START EXERCISE INPUTS

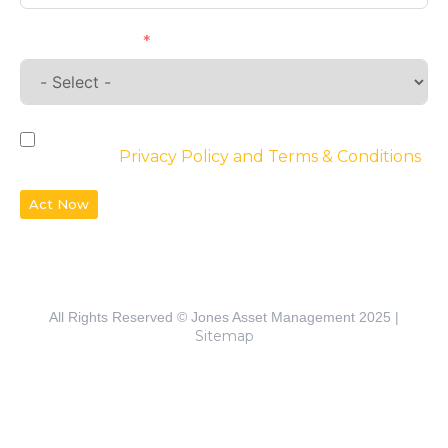
Requirements
By checking the box, you agree to the
website’s
Privacy Policy and Terms & Conditions
Act Now
All Rights Reserved © Jones Asset Management 2025 |
Sitemap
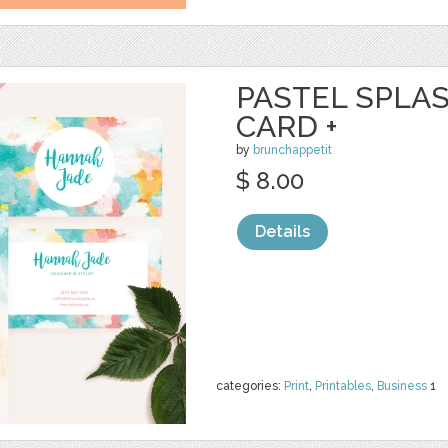
PASTEL SPLA
CARD +
by
brunchappetit
$ 8.00
Details
categories:
Print
,
Printables
,
Business
1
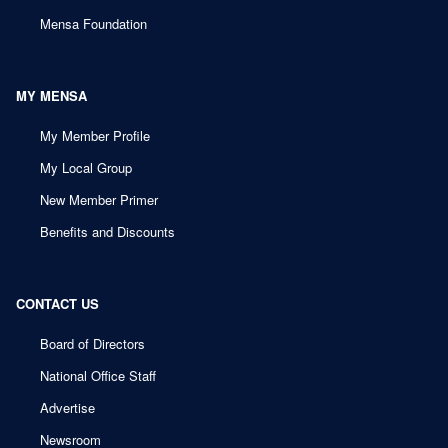
Mensa Foundation
MY MENSA
My Member Profile
My Local Group
New Member Primer
Benefits and Discounts
CONTACT US
Board of Directors
National Office Staff
Advertise
Newsroom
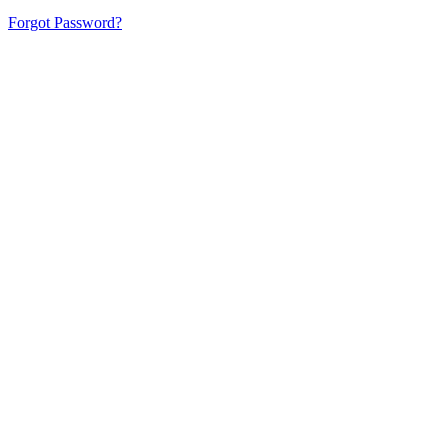
Forgot Password?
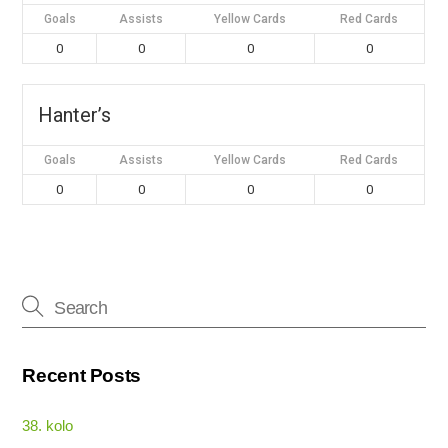
Goals
Assists
Yellow Cards
Red Cards
0
0
0
0
Hanter’s
Goals
Assists
Yellow Cards
Red Cards
0
0
0
0
Recent Posts
38. kolo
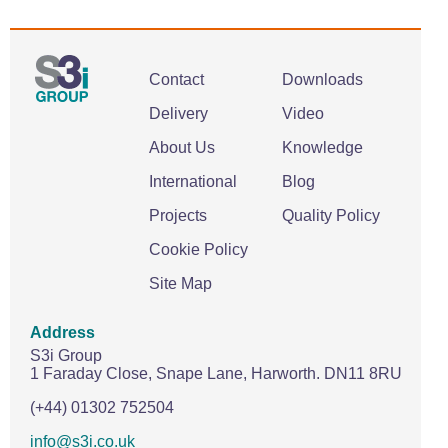
Contact
Downloads
Delivery
Video
About Us
Knowledge
International
Blog
Projects
Quality Policy
Cookie Policy
Site Map
Address
S3i Group
1 Faraday Close,
Snape Lane,
Harworth.
DN11 8RU
(+44) 01302 752504
info@s3i.co.uk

END EXERCISE INPUTS

Repeat every entry exactly, but leave out the pictures.

- _ANSWER TO THE EXERCISE_
Requirements
By checking the box, you agree to the
website’s
Privacy Policy and Terms & Conditions
Act Now
All Rights Reserved © Jones Asset Management 2025 |
Sitemap
PASTEL SPLA
CARD +
by
brunchappetit
$ 8.00
Details
categories:
Print
,
Printables
,
Business
1
Mensa Foundation
MY MENSA
My Member Profile
My Local Group
New Member Primer
Benefits and Discounts
CONTACT US
Board of Directors
National Office Staff
Advertise
Newsroom
Forgot Password?
Goals
Assists
Yellow Cards
Red Cards
0
0
0
0
Hanter’s
Goals
Assists
Yellow Cards
Red Cards
0
0
0
0
Recent Posts
38. kolo
Contact
Downloads
Delivery
Video
About Us
Knowledge
International
Blog
Projects
Quality Policy
Cookie Policy
Site Map
Address
S3i Group
1 Faraday Close,
Snape Lane,
Harworth.
DN11 8RU
(+44) 01302 752504
info@s3i.co.uk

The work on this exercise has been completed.